[Start of section]

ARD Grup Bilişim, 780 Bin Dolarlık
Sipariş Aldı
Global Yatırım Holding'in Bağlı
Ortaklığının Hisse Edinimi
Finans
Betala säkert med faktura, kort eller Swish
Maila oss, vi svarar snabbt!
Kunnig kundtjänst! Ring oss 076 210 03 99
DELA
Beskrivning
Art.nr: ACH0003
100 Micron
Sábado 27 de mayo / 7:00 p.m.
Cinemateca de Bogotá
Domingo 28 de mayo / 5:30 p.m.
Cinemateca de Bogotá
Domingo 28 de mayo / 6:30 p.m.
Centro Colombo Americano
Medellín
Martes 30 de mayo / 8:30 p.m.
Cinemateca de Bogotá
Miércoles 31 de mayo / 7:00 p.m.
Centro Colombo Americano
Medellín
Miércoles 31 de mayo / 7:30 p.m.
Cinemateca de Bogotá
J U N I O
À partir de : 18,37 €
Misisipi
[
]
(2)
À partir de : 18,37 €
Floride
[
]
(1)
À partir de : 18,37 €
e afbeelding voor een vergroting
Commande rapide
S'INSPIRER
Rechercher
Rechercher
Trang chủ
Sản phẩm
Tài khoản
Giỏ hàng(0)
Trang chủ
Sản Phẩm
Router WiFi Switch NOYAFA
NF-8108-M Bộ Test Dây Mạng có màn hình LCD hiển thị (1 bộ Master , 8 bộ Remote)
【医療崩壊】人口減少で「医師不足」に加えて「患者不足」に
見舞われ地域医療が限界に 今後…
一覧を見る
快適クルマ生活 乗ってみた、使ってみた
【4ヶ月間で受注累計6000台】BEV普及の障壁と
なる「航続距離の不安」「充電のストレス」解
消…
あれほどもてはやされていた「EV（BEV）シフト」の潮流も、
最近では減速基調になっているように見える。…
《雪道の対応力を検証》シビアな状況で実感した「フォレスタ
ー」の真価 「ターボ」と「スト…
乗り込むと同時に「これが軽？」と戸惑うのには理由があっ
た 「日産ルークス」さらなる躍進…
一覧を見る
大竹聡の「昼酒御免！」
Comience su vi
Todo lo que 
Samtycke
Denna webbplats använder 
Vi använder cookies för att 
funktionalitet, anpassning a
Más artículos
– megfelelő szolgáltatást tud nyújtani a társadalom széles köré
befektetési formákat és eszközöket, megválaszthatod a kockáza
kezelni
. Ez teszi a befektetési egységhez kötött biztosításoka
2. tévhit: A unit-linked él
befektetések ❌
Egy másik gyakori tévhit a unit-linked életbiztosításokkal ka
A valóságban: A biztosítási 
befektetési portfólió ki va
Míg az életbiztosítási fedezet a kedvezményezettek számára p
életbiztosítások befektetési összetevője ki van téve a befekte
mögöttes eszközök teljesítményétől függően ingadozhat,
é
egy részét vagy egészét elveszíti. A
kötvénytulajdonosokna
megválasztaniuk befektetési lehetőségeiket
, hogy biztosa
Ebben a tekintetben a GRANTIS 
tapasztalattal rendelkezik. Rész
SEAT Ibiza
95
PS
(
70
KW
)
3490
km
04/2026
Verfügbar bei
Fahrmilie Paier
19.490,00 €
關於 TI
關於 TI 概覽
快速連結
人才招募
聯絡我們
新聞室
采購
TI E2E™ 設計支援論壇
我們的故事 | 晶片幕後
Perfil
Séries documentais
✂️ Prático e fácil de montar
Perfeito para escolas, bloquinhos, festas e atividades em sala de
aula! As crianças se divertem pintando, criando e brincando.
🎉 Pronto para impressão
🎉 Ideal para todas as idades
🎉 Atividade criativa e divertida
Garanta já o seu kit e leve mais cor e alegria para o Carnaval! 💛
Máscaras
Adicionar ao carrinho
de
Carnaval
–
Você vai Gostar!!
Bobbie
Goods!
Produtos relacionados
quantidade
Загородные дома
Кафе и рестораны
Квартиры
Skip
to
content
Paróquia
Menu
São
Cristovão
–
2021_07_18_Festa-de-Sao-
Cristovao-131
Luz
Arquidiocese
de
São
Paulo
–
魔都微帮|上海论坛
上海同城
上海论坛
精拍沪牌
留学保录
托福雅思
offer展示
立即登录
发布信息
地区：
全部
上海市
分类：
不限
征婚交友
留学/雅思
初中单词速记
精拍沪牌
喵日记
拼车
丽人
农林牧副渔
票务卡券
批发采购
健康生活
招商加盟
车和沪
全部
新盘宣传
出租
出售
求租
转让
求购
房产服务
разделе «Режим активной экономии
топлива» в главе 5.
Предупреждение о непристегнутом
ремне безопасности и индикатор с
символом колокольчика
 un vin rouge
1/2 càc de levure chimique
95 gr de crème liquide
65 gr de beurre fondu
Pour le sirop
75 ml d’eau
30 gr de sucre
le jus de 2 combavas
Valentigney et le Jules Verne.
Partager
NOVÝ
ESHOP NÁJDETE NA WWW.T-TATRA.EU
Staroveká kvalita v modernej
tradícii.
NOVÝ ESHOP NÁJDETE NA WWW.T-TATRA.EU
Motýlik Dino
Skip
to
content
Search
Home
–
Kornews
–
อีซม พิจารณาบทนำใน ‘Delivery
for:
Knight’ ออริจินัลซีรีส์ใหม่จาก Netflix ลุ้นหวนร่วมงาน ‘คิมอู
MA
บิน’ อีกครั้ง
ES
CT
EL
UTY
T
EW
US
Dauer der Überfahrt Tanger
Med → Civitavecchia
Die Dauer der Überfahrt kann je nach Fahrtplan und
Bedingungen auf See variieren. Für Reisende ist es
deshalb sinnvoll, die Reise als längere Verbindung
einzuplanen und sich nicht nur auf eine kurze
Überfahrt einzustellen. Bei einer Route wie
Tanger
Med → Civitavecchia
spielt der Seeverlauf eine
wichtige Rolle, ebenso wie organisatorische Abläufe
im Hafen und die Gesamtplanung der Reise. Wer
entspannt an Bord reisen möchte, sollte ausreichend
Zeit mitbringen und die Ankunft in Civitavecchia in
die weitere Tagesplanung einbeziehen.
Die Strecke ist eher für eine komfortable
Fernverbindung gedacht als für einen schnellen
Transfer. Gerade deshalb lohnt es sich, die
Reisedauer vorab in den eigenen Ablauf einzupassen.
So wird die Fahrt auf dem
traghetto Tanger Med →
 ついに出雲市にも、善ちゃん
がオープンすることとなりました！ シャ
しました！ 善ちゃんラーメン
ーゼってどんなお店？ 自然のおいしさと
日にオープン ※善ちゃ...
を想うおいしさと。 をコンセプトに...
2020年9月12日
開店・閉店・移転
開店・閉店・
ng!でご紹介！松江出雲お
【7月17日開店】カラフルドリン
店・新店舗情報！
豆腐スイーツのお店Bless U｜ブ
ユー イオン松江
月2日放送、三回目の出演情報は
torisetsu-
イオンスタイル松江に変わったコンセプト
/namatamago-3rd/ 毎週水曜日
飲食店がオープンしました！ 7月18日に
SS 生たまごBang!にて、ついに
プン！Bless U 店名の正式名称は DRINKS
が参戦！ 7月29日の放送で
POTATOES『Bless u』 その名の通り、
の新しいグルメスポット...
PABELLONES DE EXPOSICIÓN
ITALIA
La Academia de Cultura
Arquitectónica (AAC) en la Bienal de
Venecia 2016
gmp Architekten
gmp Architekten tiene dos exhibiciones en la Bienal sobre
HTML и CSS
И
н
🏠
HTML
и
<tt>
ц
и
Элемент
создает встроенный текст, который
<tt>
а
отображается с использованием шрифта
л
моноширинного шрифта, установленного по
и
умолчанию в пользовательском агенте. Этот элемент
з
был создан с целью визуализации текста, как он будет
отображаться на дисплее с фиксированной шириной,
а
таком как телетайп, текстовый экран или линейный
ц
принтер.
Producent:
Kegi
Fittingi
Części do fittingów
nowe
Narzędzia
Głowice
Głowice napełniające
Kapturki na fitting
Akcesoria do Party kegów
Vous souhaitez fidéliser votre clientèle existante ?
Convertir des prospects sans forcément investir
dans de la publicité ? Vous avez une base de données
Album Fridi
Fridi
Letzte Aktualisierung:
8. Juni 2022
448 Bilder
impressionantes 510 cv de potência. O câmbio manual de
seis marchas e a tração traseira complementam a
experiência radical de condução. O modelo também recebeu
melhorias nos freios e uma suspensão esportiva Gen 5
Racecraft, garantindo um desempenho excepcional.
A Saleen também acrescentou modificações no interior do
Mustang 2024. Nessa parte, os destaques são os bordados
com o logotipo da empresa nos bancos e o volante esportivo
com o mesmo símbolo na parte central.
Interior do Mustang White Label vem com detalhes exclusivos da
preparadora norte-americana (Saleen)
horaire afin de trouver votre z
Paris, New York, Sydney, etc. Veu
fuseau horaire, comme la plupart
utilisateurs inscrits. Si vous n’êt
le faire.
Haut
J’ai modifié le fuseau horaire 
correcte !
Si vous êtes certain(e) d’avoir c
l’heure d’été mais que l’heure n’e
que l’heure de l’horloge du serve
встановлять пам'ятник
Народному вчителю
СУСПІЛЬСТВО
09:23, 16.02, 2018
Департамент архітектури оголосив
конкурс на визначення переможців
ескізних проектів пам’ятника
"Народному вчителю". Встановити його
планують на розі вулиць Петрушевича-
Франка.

[End of section]

WHAT TO PRODUCE :: Which lines of the data include the word "votre"? Copy each one.

RESULT OF THE TASK ::
Vous souhaitez fidéliser votre clientèle existante ?
horaire afin de trouver votre z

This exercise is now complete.